The Japanese Lover(41)



“That’s true, sir. And at the moment, I have nowhere to put it. Could I leave it here? It won’t be for much longer, I hope.”

“That sword honors this house, Ichimei. What’s the hurry to remove it?”

“Its place is on my ancestors’ altar, but for now we have no house or altar. My mother, sister, and I live in lodgings.”

“How old are you, Ichimei?”

“Twenty-two.”

“Then you are an adult, and head of your family. It is for you to take on the business I started with your father.”

So Isaac Belasco explained to the astonished Ichimei that in 1941 he had set up a partnership with Takao Fukuda for a flower and decorative plant nursery. The war had prevented the business from going ahead, but neither of them had ended their verbal agreement, and so it still existed. There was a suitable plot of land in Martinez, to the east of San Francisco Bay, which he had bought at a very good price. It was five acres of level, fertile, and well-watered soil, and there was a modest but decent house on the property that the Fukudas could live in until they found something better. Ichimei would have to work very hard to make the business a success, as had been the agreement with Takao.

“We already own the land, Ichimei. I’ll put in the initial capital to prepare the soil and plant; the rest is up to you. As you make sales you can pay off your part as best you can, without having to hurry or pay interest. When the time is ripe, we’ll put the business in your name. For now the land is in the name of Belasco, Fukuda, and Sons.”
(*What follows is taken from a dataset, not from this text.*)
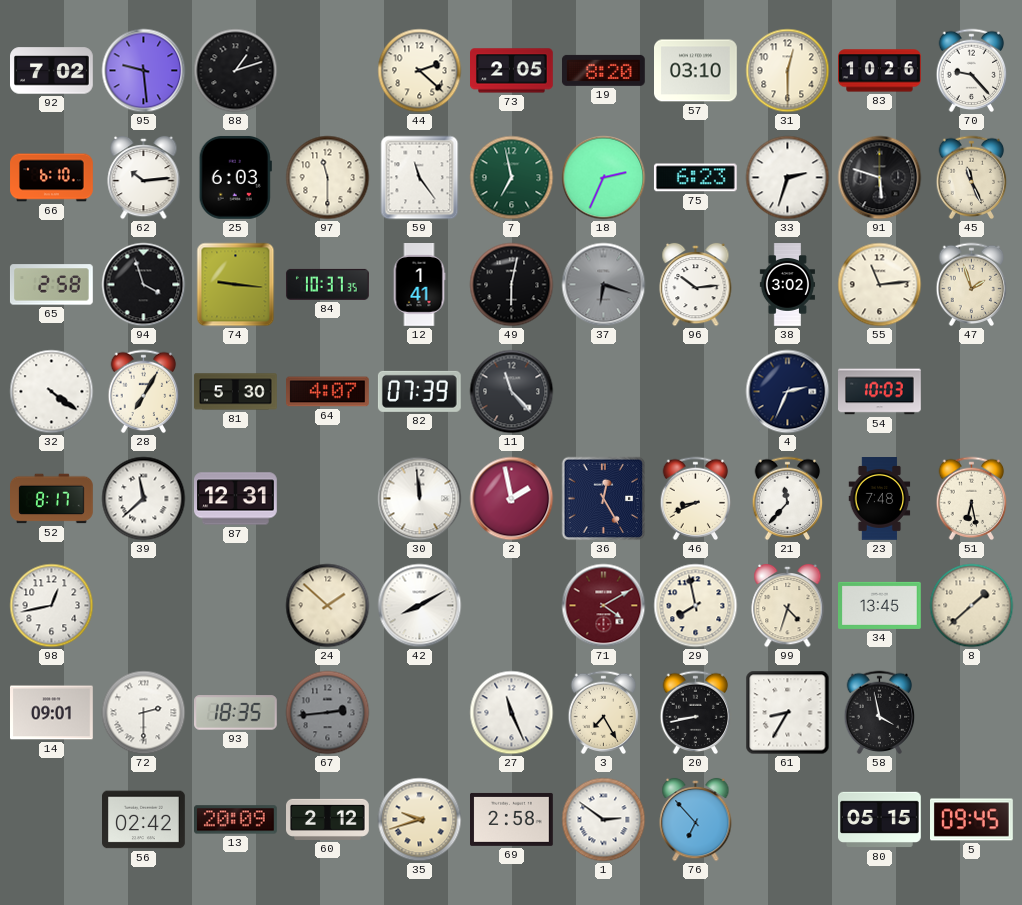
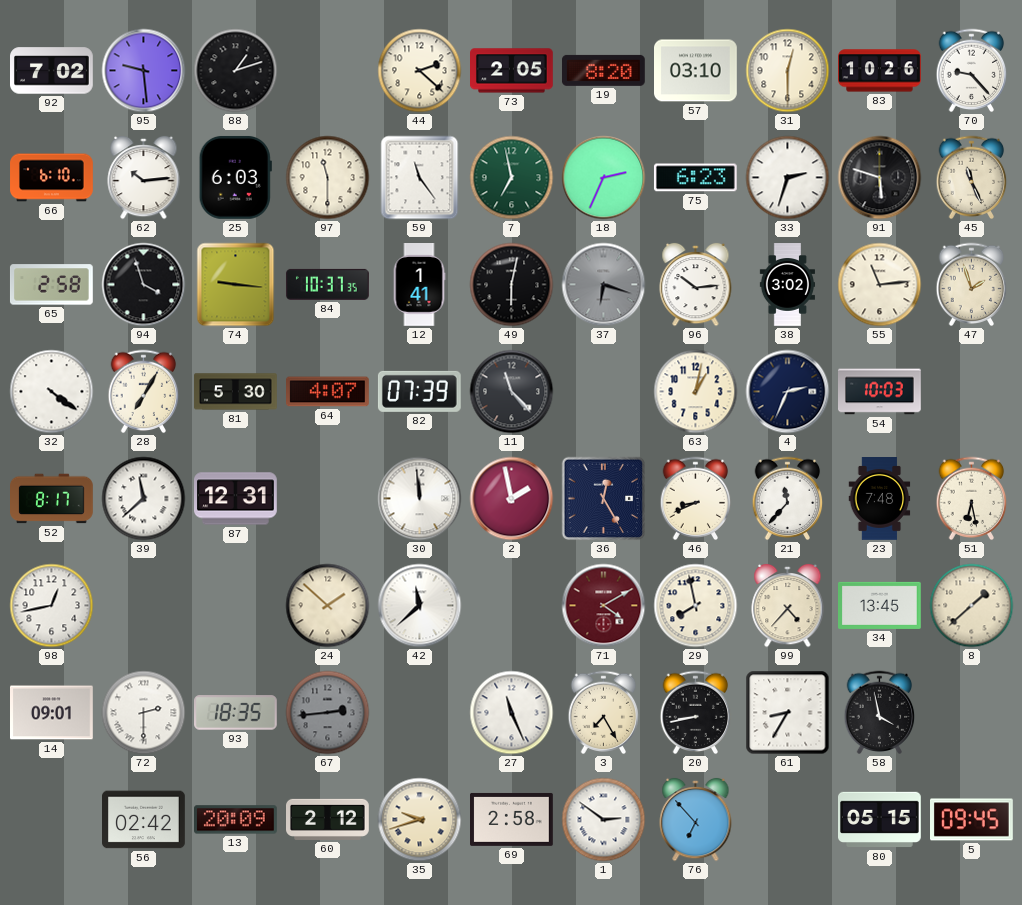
63: none -> 1:02
42: 8:10 -> 11:38
99: 4:33 -> 4:37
What he did not say was that this company and the land purchase had gone through less than a week earlier. Ichimei only discovered this four years later, when he went to transfer the business to his own name.



* * *



The Fukudas returned to California and established themselves in Martinez, forty-five minutes from San Francisco. By working side by side from dawn till dusk, Ichimei, Megumi, and Heideko succeeded in producing a first crop of flowers. They found that the soil and the climate were among the best they could have hoped for; all that was needed was to place their product on the market. Heideko had shown she had more guts and muscle than anyone else in the family. At Topaz she had developed her fighting spirit and her talent for organization; in Arizona she kept the family going when Takao could scarcely breathe for all his cigarettes and coughing fits. She had loved her husband with the fierce loyalty of someone who does not question her destiny as a wife, but becoming a widow was a liberation for her. When she returned to California and discovered five acres full of possibilities, she took charge of the business without hesitation. At first, Megumi had to obey her mother and wield the spade and rake on the land, but her mind was set on a future far from agriculture. Ichimei loved botany and had an iron will for heavy work, and yet he was not good at practicalities and had no eye for money. He was an idealist, a dreamer, with a taste for drawing and poetry, more inclined toward meditation than commerce. He did not go to sell his spectacular crop of flowers in San Francisco until his mother told him to go and wash the dirt from under his nails and put on a suit, a white shirt, and a colored tie (no hint of mourning); load up the van; and drive it into the city.

Megumi had made a list of all the most elegant florists, and Heideko visited them one by one, list in hand. However, she would wait in the van, because she realized she looked like a Japanese peasant and spoke dreadful English, while Ichimei, his ears red with embarrassment, went in to sell their wares. Anything that involved money made him uncomfortable. Megumi thought her brother was not made to live in America: he was discreet, austere, passive, and humble; if it were up to him, he would go around dressed in a loincloth begging for food with a bowl, just like the holy men and prophets in India.

That night, Heideko and Ichimei returned from San Francisco with an empty van. “That’s the first and last time I’m going with you, son. You’re responsible for this family. We can’t eat flowers, you’ll have to learn how to sell them,” Heideko told him. Ichimei tried to delegate this role to his sister, but Megumi was already halfway out the door. They realized how easy it was to get a good price for their flowers and calculated they would be able to pay for the land in four or five years, providing they lived frugally and did not meet up with any disasters. In addition, when he saw what they had produced, Isaac promised he could get a contract with the Fairmont Hotel for them to maintain the spectacular floral arrangements in the reception hall and lounges that gave the place its fame.

After thirteen years of bad luck, the Fukuda family was finally taking off. It was then that Megumi announced that she was thirty years old and thought it was time she set off on her own. In the intervening years Boyd had married and divorced; he was the father of two children and had yet again asked Megumi to join him in Hawaii, where he was doing well with his garage and a fleet of trucks. “Forget Hawaii, if you want to be with me, it will have to be in San Francisco,” she told him. She had decided to study nursing. At Topaz she had attended several births, and each time she held a newborn baby she experienced the same ecstatic feeling, the closest thing to a divine revelation she could imagine. This area of obstetrics, until then dominated by male doctors and surgeons, was just beginning to open up to midwives, and she wanted to be in the vanguard of the profession. She was accepted in a nursing program specializing in female health, which had the advantage of being free. Over the following three years, Boyd went on wooing her discreetly from afar, convinced that once she had her diploma she would marry him and come to Hawaii.